Quote all of the data that follows exactly as written, skipping the images.

** Source information follows **

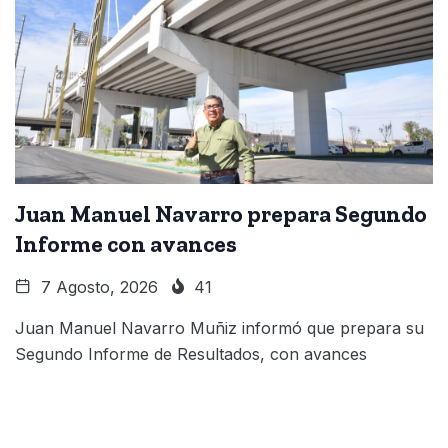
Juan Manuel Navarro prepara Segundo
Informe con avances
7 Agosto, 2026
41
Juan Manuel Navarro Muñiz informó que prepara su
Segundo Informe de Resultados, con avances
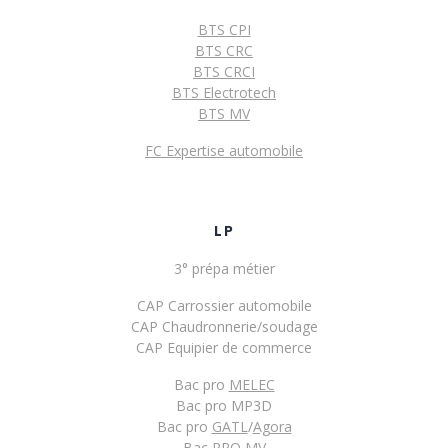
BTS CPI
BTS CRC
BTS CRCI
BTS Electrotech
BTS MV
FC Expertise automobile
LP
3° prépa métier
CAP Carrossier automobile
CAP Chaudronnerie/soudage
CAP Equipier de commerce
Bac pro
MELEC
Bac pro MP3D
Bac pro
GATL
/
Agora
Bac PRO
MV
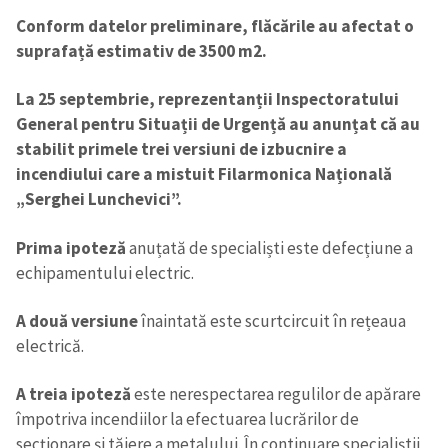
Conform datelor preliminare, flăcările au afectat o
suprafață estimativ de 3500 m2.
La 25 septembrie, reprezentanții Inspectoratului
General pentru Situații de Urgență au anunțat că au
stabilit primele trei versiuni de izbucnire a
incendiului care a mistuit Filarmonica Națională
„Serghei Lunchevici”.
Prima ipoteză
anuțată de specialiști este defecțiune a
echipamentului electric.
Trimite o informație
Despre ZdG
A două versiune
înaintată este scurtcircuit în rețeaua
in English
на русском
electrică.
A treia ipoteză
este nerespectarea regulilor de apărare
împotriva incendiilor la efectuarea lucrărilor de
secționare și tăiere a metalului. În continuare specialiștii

** End of Source information **

# Your solution
Juan Manuel Navarro prepara Segundo
Informe con avances
7 Agosto, 2026
41
Juan Manuel Navarro Muñiz informó que prepara su
Segundo Informe de Resultados, con avances
BTS CPI
BTS CRC
BTS CRCI
BTS Electrotech
BTS MV
FC Expertise automobile
LP
3° prépa métier
CAP Carrossier automobile
CAP Chaudronnerie/soudage
CAP Equipier de commerce
Bac pro
MELEC
Bac pro MP3D
Bac pro
GATL
/
Agora
Bac PRO
MV
Conform datelor preliminare, flăcările au afectat o
suprafață estimativ de 3500 m2.
La 25 septembrie, reprezentanții Inspectoratului
General pentru Situații de Urgență au anunțat că au
stabilit primele trei versiuni de izbucnire a
incendiului care a mistuit Filarmonica Națională
„Serghei Lunchevici”.
Prima ipoteză
anuțată de specialiști este defecțiune a
echipamentului electric.
Trimite o informație
Despre ZdG
A două versiune
înaintată este scurtcircuit în rețeaua
in English
на русском
electrică.
A treia ipoteză
este nerespectarea regulilor de apărare
împotriva incendiilor la efectuarea lucrărilor de
secționare și tăiere a metalului. În continuare specialiștii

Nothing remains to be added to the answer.